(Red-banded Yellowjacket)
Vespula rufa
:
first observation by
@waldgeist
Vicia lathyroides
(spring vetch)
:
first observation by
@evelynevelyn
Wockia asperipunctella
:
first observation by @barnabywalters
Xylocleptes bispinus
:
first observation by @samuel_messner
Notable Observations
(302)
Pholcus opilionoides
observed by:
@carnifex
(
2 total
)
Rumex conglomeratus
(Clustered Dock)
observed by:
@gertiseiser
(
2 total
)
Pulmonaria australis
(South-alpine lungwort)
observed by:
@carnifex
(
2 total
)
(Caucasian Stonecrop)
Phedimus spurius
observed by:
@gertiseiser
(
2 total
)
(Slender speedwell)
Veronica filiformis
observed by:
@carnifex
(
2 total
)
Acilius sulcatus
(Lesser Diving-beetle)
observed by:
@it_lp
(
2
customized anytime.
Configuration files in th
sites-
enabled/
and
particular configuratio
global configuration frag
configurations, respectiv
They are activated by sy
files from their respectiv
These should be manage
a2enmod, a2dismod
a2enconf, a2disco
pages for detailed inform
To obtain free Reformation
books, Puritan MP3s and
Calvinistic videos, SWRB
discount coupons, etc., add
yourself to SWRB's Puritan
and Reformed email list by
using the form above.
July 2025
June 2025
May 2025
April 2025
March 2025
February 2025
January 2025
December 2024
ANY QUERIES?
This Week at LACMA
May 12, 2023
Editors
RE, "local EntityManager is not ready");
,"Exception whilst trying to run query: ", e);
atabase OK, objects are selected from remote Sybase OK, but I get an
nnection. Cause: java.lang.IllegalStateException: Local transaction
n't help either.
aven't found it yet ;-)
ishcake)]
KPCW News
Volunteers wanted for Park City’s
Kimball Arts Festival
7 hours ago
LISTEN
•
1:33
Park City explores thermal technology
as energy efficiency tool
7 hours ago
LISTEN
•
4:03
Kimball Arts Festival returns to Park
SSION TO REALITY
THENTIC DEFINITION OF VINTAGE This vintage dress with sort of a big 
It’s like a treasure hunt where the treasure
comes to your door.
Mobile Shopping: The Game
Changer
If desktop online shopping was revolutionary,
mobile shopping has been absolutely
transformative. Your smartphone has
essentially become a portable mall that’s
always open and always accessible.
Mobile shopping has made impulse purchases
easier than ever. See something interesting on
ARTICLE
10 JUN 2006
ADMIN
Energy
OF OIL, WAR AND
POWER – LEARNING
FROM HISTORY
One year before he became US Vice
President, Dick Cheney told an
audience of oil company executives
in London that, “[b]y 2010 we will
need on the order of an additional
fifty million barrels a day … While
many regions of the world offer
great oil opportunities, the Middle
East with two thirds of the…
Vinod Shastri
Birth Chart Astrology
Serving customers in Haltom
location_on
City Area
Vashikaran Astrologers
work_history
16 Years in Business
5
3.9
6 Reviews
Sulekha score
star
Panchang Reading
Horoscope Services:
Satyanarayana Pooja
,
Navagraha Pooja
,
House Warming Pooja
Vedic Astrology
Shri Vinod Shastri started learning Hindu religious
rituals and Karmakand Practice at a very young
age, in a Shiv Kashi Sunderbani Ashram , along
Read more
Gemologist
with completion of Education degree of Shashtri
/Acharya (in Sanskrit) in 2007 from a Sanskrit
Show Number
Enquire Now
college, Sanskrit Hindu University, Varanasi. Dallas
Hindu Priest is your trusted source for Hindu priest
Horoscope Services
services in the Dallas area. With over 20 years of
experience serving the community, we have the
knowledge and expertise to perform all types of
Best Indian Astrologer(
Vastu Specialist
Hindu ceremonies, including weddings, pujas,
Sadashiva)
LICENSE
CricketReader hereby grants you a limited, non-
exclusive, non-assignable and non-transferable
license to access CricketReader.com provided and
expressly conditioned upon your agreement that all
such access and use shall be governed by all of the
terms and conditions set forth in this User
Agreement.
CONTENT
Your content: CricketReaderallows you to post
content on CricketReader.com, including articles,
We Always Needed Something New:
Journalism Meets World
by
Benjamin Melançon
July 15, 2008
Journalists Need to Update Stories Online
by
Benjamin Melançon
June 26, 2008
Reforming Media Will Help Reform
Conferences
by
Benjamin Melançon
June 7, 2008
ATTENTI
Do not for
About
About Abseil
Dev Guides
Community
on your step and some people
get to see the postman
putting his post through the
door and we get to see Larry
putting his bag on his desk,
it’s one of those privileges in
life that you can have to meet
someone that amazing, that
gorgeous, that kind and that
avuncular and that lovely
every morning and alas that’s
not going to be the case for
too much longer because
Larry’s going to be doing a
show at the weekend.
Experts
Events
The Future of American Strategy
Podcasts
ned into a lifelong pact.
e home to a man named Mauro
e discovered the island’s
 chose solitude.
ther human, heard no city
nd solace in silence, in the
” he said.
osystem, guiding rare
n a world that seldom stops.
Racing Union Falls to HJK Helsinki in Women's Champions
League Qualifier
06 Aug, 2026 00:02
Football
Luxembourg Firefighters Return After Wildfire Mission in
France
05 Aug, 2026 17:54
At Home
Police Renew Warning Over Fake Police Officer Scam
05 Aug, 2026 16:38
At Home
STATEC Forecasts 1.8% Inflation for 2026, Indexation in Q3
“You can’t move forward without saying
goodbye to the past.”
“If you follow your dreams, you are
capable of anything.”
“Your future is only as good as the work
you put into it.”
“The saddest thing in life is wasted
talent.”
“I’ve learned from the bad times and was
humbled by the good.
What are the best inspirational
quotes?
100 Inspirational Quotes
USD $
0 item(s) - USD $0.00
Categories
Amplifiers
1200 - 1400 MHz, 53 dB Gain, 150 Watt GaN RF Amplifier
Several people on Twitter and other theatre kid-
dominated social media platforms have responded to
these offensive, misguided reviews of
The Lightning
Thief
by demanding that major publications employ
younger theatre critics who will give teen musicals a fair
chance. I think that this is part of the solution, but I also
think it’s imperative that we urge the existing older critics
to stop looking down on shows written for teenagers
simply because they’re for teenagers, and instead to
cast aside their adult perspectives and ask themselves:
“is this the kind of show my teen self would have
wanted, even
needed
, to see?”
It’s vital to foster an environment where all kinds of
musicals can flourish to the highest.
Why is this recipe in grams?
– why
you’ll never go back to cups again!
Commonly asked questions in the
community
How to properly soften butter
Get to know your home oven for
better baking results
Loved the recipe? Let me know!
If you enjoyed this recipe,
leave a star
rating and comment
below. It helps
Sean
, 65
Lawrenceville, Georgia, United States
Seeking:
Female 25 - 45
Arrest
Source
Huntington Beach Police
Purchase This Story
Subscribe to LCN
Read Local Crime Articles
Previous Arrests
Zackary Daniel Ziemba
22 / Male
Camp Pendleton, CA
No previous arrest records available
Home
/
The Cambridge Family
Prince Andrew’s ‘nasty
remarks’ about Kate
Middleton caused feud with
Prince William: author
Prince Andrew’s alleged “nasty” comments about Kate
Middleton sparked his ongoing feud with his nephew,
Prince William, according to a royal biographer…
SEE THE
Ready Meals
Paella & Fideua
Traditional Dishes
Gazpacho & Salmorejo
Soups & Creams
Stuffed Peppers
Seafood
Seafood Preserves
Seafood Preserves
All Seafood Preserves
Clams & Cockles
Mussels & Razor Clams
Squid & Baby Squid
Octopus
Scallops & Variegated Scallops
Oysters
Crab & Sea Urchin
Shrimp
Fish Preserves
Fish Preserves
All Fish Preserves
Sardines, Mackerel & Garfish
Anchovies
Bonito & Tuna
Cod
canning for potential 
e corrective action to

◆ Requirement: Reproduce all of the records precisely. No word may differ.

◆ Response to this task:
(Red-banded Yellowjacket)
Vespula rufa
:
first observation by
@waldgeist
Vicia lathyroides
(spring vetch)
:
first observation by
@evelynevelyn
Wockia asperipunctella
:
first observation by @barnabywalters
Xylocleptes bispinus
:
first observation by @samuel_messner
Notable Observations
(302)
Pholcus opilionoides
observed by:
@carnifex
(
2 total
)
Rumex conglomeratus
(Clustered Dock)
observed by:
@gertiseiser
(
2 total
)
Pulmonaria australis
(South-alpine lungwort)
observed by:
@carnifex
(
2 total
)
(Caucasian Stonecrop)
Phedimus spurius
observed by:
@gertiseiser
(
2 total
)
(Slender speedwell)
Veronica filiformis
observed by:
@carnifex
(
2 total
)
Acilius sulcatus
(Lesser Diving-beetle)
observed by:
@it_lp
(
2
customized anytime.
Configuration files in th
sites-
enabled/
and
particular configuratio
global configuration frag
configurations, respectiv
They are activated by sy
files from their respectiv
These should be manage
a2enmod, a2dismod
a2enconf, a2disco
pages for detailed inform
To obtain free Reformation
books, Puritan MP3s and
Calvinistic videos, SWRB
discount coupons, etc., add
yourself to SWRB's Puritan
and Reformed email list by
using the form above.
July 2025
June 2025
May 2025
April 2025
March 2025
February 2025
January 2025
December 2024
ANY QUERIES?
This Week at LACMA
May 12, 2023
Editors
RE, "local EntityManager is not ready");
,"Exception whilst trying to run query: ", e);
atabase OK, objects are selected from remote Sybase OK, but I get an
nnection. Cause: java.lang.IllegalStateException: Local transaction
n't help either.
aven't found it yet ;-)
ishcake)]
KPCW News
Volunteers wanted for Park City’s
Kimball Arts Festival
7 hours ago
LISTEN
•
1:33
Park City explores thermal technology
as energy efficiency tool
7 hours ago
LISTEN
•
4:03
Kimball Arts Festival returns to Park
SSION TO REALITY
THENTIC DEFINITION OF VINTAGE This vintage dress with sort of a big 
It’s like a treasure hunt where the treasure
comes to your door.
Mobile Shopping: The Game
Changer
If desktop online shopping was revolutionary,
mobile shopping has been absolutely
transformative. Your smartphone has
essentially become a portable mall that’s
always open and always accessible.
Mobile shopping has made impulse purchases
easier than ever. See something interesting on
ARTICLE
10 JUN 2006
ADMIN
Energy
OF OIL, WAR AND
POWER – LEARNING
FROM HISTORY
One year before he became US Vice
President, Dick Cheney told an
audience of oil company executives
in London that, “[b]y 2010 we will
need on the order of an additional
fifty million barrels a day … While
many regions of the world offer
great oil opportunities, the Middle
East with two thirds of the…
Vinod Shastri
Birth Chart Astrology
Serving customers in Haltom
location_on
City Area
Vashikaran Astrologers
work_history
16 Years in Business
5
3.9
6 Reviews
Sulekha score
star
Panchang Reading
Horoscope Services:
Satyanarayana Pooja
,
Navagraha Pooja
,
House Warming Pooja
Vedic Astrology
Shri Vinod Shastri started learning Hindu religious
rituals and Karmakand Practice at a very young
age, in a Shiv Kashi Sunderbani Ashram , along
Read more
Gemologist
with completion of Education degree of Shashtri
/Acharya (in Sanskrit) in 2007 from a Sanskrit
Show Number
Enquire Now
college, Sanskrit Hindu University, Varanasi. Dallas
Hindu Priest is your trusted source for Hindu priest
Horoscope Services
services in the Dallas area. With over 20 years of
experience serving the community, we have the
knowledge and expertise to perform all types of
Best Indian Astrologer(
Vastu Specialist
Hindu ceremonies, including weddings, pujas,
Sadashiva)
LICENSE
CricketReader hereby grants you a limited, non-
exclusive, non-assignable and non-transferable
license to access CricketReader.com provided and
expressly conditioned upon your agreement that all
such access and use shall be governed by all of the
terms and conditions set forth in this User
Agreement.
CONTENT
Your content: CricketReaderallows you to post
content on CricketReader.com, including articles,
We Always Needed Something New:
Journalism Meets World
by
Benjamin Melançon
July 15, 2008
Journalists Need to Update Stories Online
by
Benjamin Melançon
June 26, 2008
Reforming Media Will Help Reform
Conferences
by
Benjamin Melançon
June 7, 2008
ATTENTI
Do not for
About
About Abseil
Dev Guides
Community
on your step and some people
get to see the postman
putting his post through the
door and we get to see Larry
putting his bag on his desk,
it’s one of those privileges in
life that you can have to meet
someone that amazing, that
gorgeous, that kind and that
avuncular and that lovely
every morning and alas that’s
not going to be the case for
too much longer because
Larry’s going to be doing a
show at the weekend.
Experts
Events
The Future of American Strategy
Podcasts
ned into a lifelong pact.
e home to a man named Mauro
e discovered the island’s
 chose solitude.
ther human, heard no city
nd solace in silence, in the
” he said.
osystem, guiding rare
n a world that seldom stops.
Racing Union Falls to HJK Helsinki in Women's Champions
League Qualifier
06 Aug, 2026 00:02
Football
Luxembourg Firefighters Return After Wildfire Mission in
France
05 Aug, 2026 17:54
At Home
Police Renew Warning Over Fake Police Officer Scam
05 Aug, 2026 16:38
At Home
STATEC Forecasts 1.8% Inflation for 2026, Indexation in Q3
“You can’t move forward without saying
goodbye to the past.”
“If you follow your dreams, you are
capable of anything.”
“Your future is only as good as the work
you put into it.”
“The saddest thing in life is wasted
talent.”
“I’ve learned from the bad times and was
humbled by the good.
What are the best inspirational
quotes?
100 Inspirational Quotes
USD $
0 item(s) - USD $0.00
Categories
Amplifiers
1200 - 1400 MHz, 53 dB Gain, 150 Watt GaN RF Amplifier
Several people on Twitter and other theatre kid-
dominated social media platforms have responded to
these offensive, misguided reviews of
The Lightning
Thief
by demanding that major publications employ
younger theatre critics who will give teen musicals a fair
chance. I think that this is part of the solution, but I also
think it’s imperative that we urge the existing older critics
to stop looking down on shows written for teenagers
simply because they’re for teenagers, and instead to
cast aside their adult perspectives and ask themselves:
“is this the kind of show my teen self would have
wanted, even
needed
, to see?”
It’s vital to foster an environment where all kinds of
musicals can flourish to the highest.
Why is this recipe in grams?
– why
you’ll never go back to cups again!
Commonly asked questions in the
community
How to properly soften butter
Get to know your home oven for
better baking results
Loved the recipe? Let me know!
If you enjoyed this recipe,
leave a star
rating and comment
below. It helps
Sean
, 65
Lawrenceville, Georgia, United States
Seeking:
Female 25 - 45
Arrest
Source
Huntington Beach Police
Purchase This Story
Subscribe to LCN
Read Local Crime Articles
Previous Arrests
Zackary Daniel Ziemba
22 / Male
Camp Pendleton, CA
No previous arrest records available
Home
/
The Cambridge Family
Prince Andrew’s ‘nasty
remarks’ about Kate
Middleton caused feud with
Prince William: author
Prince Andrew’s alleged “nasty” comments about Kate
Middleton sparked his ongoing feud with his nephew,
Prince William, according to a royal biographer…
SEE THE
Ready Meals
Paella & Fideua
Traditional Dishes
Gazpacho & Salmorejo
Soups & Creams
Stuffed Peppers
Seafood
Seafood Preserves
Seafood Preserves
All Seafood Preserves
Clams & Cockles
Mussels & Razor Clams
Squid & Baby Squid
Octopus
Scallops & Variegated Scallops
Oysters
Crab & Sea Urchin
Shrimp
Fish Preserves
Fish Preserves
All Fish Preserves
Sardines, Mackerel & Garfish
Anchovies
Bonito & Tuna
Cod
canning for potential 
e corrective action to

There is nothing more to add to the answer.